There’s no better way to title an introduction post than by telling it like it is. I wrote this introduction mostly for myself, to help myself focus this blog, but if it also helps someone just stumbling around my blog to get interested in reading what I write, then I’ve killed two birds with one stone (not that I condone violence or anything).
To begin with, welcome to my blog. I run three sites: deutscherwanderwolf is my main one and wanderwolfreading and wanderwolfrunning are sister sites. I split up my blog this way so that I can direct people towards one site or the other without having people annoyed by content that they are not interested in when going to the site. For example, wanderwolfreading, or just Reading, is my site for reflecting on my academic studies- which happens to do with books and poetry. There you can see what books and poems I had to read for my MA comprehensive oral exams in 2014, or the works I used for my MA thesis. I also reviewed several plays I attended while studying abroad in Hamburg. Now, I update my “Reading Log” with things I have to read for my PhD attempt. If you’re interested in German, English, or Russian literature or literary theory, that’s the site for you. If you like to run and follow other people who have a certain number of miles on their shoes and like to talk about that, wanderwolfrunning is for you (though you won’t find anything new on it after September 2018, sorry).

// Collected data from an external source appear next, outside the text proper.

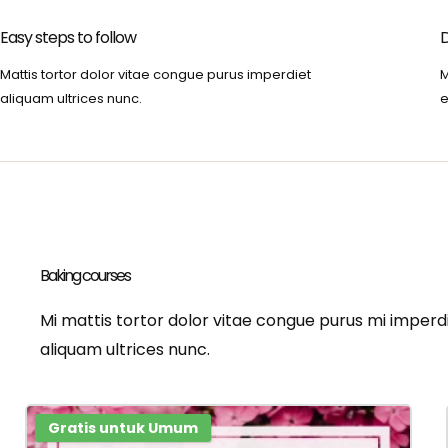
Easy steps to follow
D
Mattis tortor dolor vitae congue purus imperdiet
M
aliquam ultrices nunc.
e
Baking courses
Mi mattis tortor dolor vitae congue purus mi imperd
aliquam ultrices nunc.
Gratis untuk Umum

My main blog has and continues to be my deutscherwanderwolf blog where I post my musings, international or otherwise.
I started this blog summer 2014 to write about my experiences abroad with the Federation of German-American Clubs (VDAC, if you want to look them up) scholarship program in Hamburg, Germany. When I got back to the States in fall 2015, I wanted to write about my experiences as a study-abroad alum permanently interested in Germany–where it’s been and where it will go–as well as my new perspective of the United States and its relationships to other countries. I kept it up alright, but was less inspired throughout the hum-drum of working life than I thought I would be. I went back to taking things for granted that surprised me about the US when I was fresh back. Still, my interest in Germany cannot disappear, partially because I continued to feel part German and speak it as my primary language at home. It’s what lead me to apply to grad schools abroad, hoping to add to both my language skills and experiences.
Thus, as of Fall 2016, I am pursuing my PhD in (you guessed it) Germany. I’m lucky enough to go back and be studying in Berlin, Germany for at least three years. It’s a city I know very well and hope to get to know even better. I also hope to pick up a few more readers along the way, and to continue developing my ability to express ideas about culture and society.